North Shore Volunteer Gives Back

Being a mentor to a child doesn’t have to be hard work. You don’t have to be a working professional at the peak of your career, a straight A student in university or college or come from a wealthy well-mannered family.  All you need is a good head on your shoulders, a thirst for having fun and a little bit of time each week to spend with a child who could benefit from a positive role model.

Recent UBC graduate and North Shore resident Amir Mirbagheri is a Big Brother with Big Brothers of Greater Vancouver.  He spends 2-4 hours each week with his 13 year old Little Brother Adel, a vibrant, intelligent boy who also lives in North Vancouver.

In addition to full-time studies and full-time work, Mirbagheri also volunteers at the Children’s Hospital and North Shore Stroke Recovery.  So where does this busy Graduate student find the time to volunteer as a mentor?

“It’s awesome just to hang out with him. It’s my favorite time of the week!” says Mirbagheri. “Before, I had a super regimented life, full time school, full time work, and studying.  With Adel, it’s a few hours a week of pure fun. It’s an awesome way to relieve stress and just be a kid.”

Amir and his Little Brother Adel have been matched for just over a year.  Their favorite activities include going to the arcade, walking around Granville Island, talking about cars and go-karting.  “I would never have the chance to go go-karting or play laser tag if it wasn’t for Adel,” says Mirbagheri. “Adel is so awesome and such a pleasure to be with.  We always have a good time.”
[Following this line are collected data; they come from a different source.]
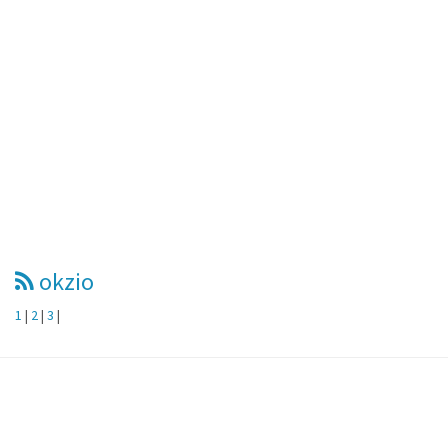
okzio
1
|
2
|
3
|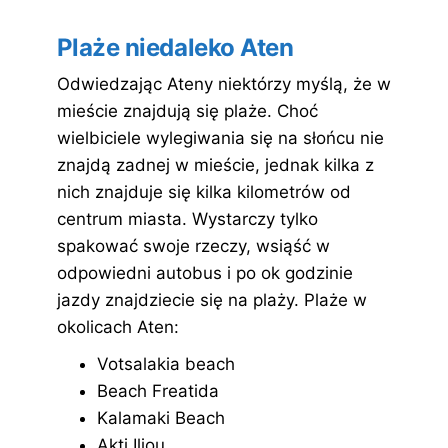
Plaże niedaleko Aten
Odwiedzając Ateny niektórzy myślą, że w
mieście znajdują się plaże. Choć
wielbiciele wylegiwania się na słońcu nie
znajdą zadnej w mieście, jednak kilka z
nich znajduje się kilka kilometrów od
centrum miasta. Wystarczy tylko
spakować swoje rzeczy, wsiąść w
odpowiedni autobus i po ok godzinie
jazdy znajdziecie się na plaży. Plaże w
okolicach Aten:
Votsalakia beach
Beach Freatida
Kalamaki Beach
Akti Iliou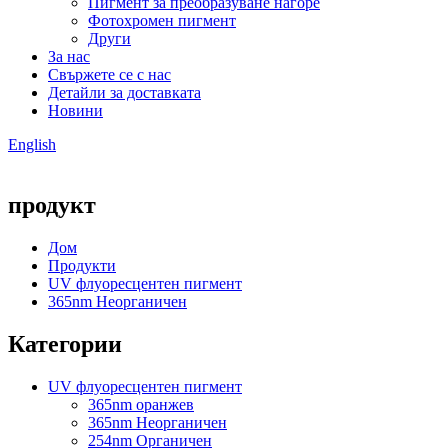
Пигмент за преобразуване нагоре
Фотохромен пигмент
Други
За нас
Свържете се с нас
Детайли за доставката
Новини
English
продукт
Дом
Продукти
UV флуоресцентен пигмент
365nm Неорганичен
Категории
UV флуоресцентен пигмент
365nm оранжев
365nm Неорганичен
254nm Органичен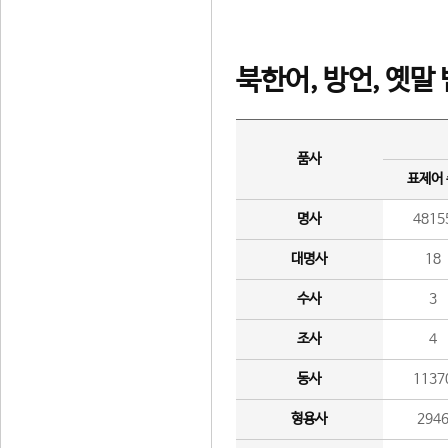
북한어, 방언, 옛말
품사
표제어
명사
4815
대명사
18
수사
3
조사
4
동사
1137
형용사
294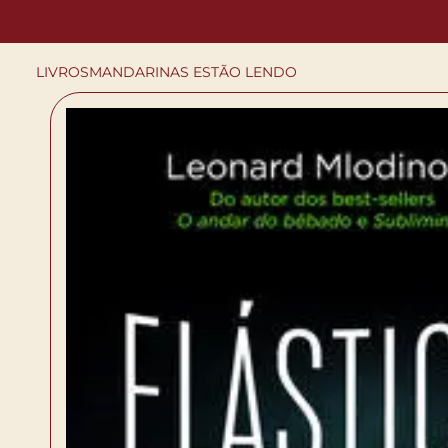
LIVROS
MANDARINAS ESTÃO LENDO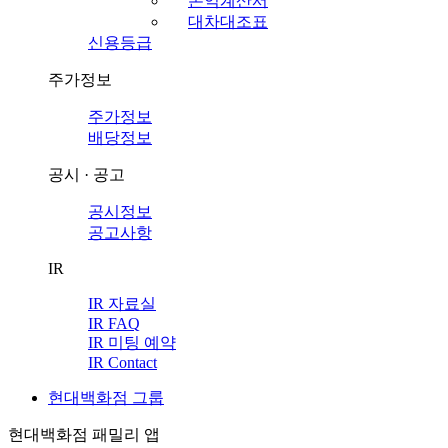
손익계산서
대차대조표
신용등급
주가정보
주가정보
배당정보
공시 · 공고
공시정보
공고사항
IR
IR 자료실
IR FAQ
IR 미팅 예약
IR Contact
현대백화점 그룹
현대백화점 패밀리 앱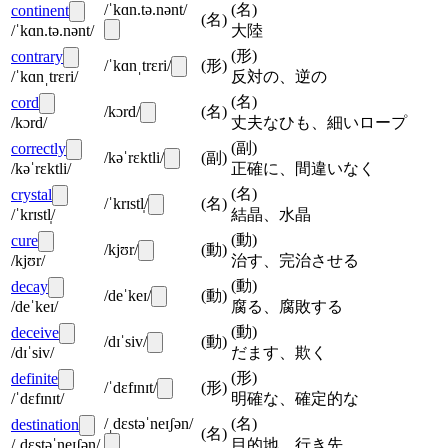
/ˈkɑn.tə.nənt/
(
名
)
continent
(
名
)
/ˈkɑn.tə.nənt/
大陸
(
形
)
contrary
/ˈkɑnˌtrɛri/
(
形
)
/ˈkɑnˌtrɛri/
反対の、逆の
(
名
)
cord
/kɔrd/
(
名
)
/kɔrd/
丈夫なひも、細いロープ
(
副
)
correctly
/kəˈrɛktli/
(
副
)
/kəˈrɛktli/
正確に、間違いなく
(
名
)
crystal
/ˈkrɪstl̩/
(
名
)
/ˈkrɪstl̩/
結晶、水晶
(
動
)
cure
/kjʊr/
(
動
)
/kjʊr/
治す、完治させる
(
動
)
decay
/deˈkeɪ/
(
動
)
/deˈkeɪ/
腐る、腐敗する
(
動
)
deceive
/dɪˈsiv/
(
動
)
/dɪˈsiv/
だます、欺く
(
形
)
definite
/ˈdɛfɪnɪt/
(
形
)
/ˈdɛfɪnɪt/
明確な、確定的な
/ˌdɛstəˈneɪʃən/
(
名
)
destination
(
名
)
/ˌdɛstəˈneɪʃən/
目的地、行き先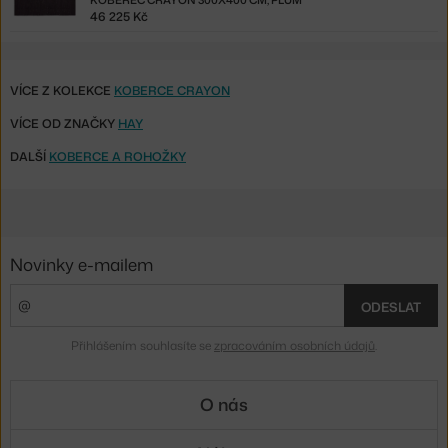
46 225 Kč
VÍCE Z KOLEKCE
KOBERCE CRAYON
VÍCE OD ZNAČKY
HAY
DALŠÍ
KOBERCE A ROHOŽKY
Novinky e-mailem
ODESLAT
Přihlášením souhlasíte se
zpracováním osobních údajů
.
O nás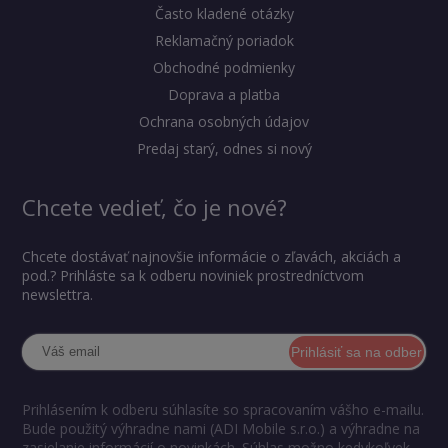
Často kladené otázky
Reklamačný poriadok
Obchodné podmienky
Doprava a platba
Ochrana osobných údajov
Predaj starý, odnes si nový
Chcete vedieť, čo je nové?
Chcete dostávať najnovšie informácie o zľavách, akciách a
pod.? Prihláste sa k odberu noviniek prostredníctvom
newslettra.
Prihlásiť sa na odber
Prihlásením k odberu súhlasíte so spracovaním vášho e-mailu.
Bude použitý výhradne nami (ADI Mobile s.r.o.) a výhradne na
zasielanie informácií o novinkách. Súhlas možno kedykoľvek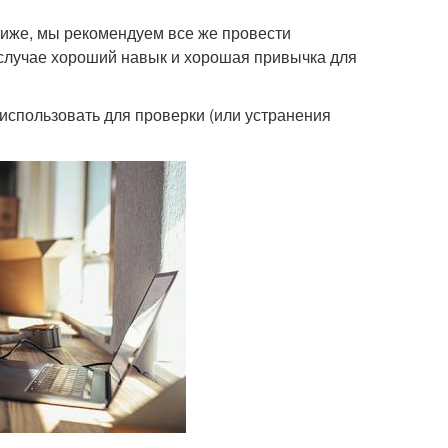
ниже, мы рекомендуем все же провести
 случае хороший навык и хорошая привычка для
использовать для проверки (или устранения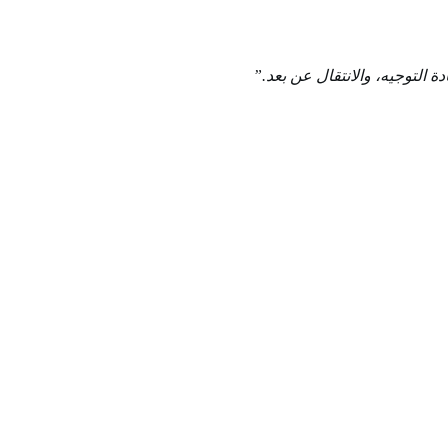
ة التوجيه، والانتقال عن بعد.”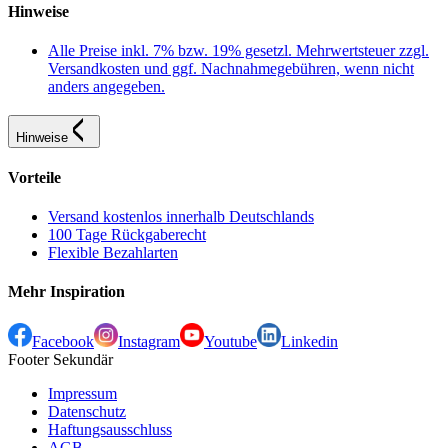
Hinweise
Alle Preise inkl. 7% bzw. 19% gesetzl. Mehrwertsteuer zzgl.
Versandkosten und ggf. Nachnahmegebühren, wenn nicht
anders angegeben.
Hinweise
Vorteile
Versand kostenlos innerhalb Deutschlands
100 Tage Rückgaberecht
Flexible Bezahlarten
Mehr Inspiration
Facebook
Instagram
Youtube
Linkedin
Footer Sekundär
Impressum
Datenschutz
Haftungsausschluss
AGB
Rosa Aceves, Adel’s mother, says that she called Big Brothers because she felt like Adel needed to have a positive male role model in his life.  Since her separation from Adel’s father, Adel hadn’t had the opportunity to do much guy stuff.

“Adel is an only child and he really needed to have some time for male bonding, which is something that I couldn’t give him,” says Aceves, “Adel really looks forward to spending time with Amir because they can talk about cars and video games, and play sports and hang out.”

“I almost feel selfish sometimes because I’m having so much fun when we hang out,” chuckled Mirbagheri, “but then I realize that this is what it’s all about – fun.”

And the benefits go both ways.  Mirbagheri says that he’s learned a lot from Adel.  “I’ve learned how to loosen up and be a kid again.  He taught me patience and to take things more lightly. He is a lot like me when I was growing up.”

“Adel and Amir have been a great match from day one,” says North Shore Mentoring Coordinator for Big Brothers, Alana Haynes, “Amir and Adel share the same dedication to school and extra curricular activities. They’re always so excited to see each other.”

Big Brothers of Greater Vancouver matches boys aged 7-14 who have limited-to-no contact with their fathers with adult male volunteers through the Big Brothers program.  The agency also matches elementary school aged boys and girls with male and female volunteers through the In-School Mentoring program.

The North Shore is currently in need of volunteers for their school-based and community based programs. “We have many kids who are waiting for a mentor to spend time with and have fun with,” says Rogers.

When asked what advice he could give to someone considering volunteering as a mentor, Mirbaheri answered, “I would definitely recommend it. It’s one of the most fulfilling things that you can do. It’s great to build a relationship with someone.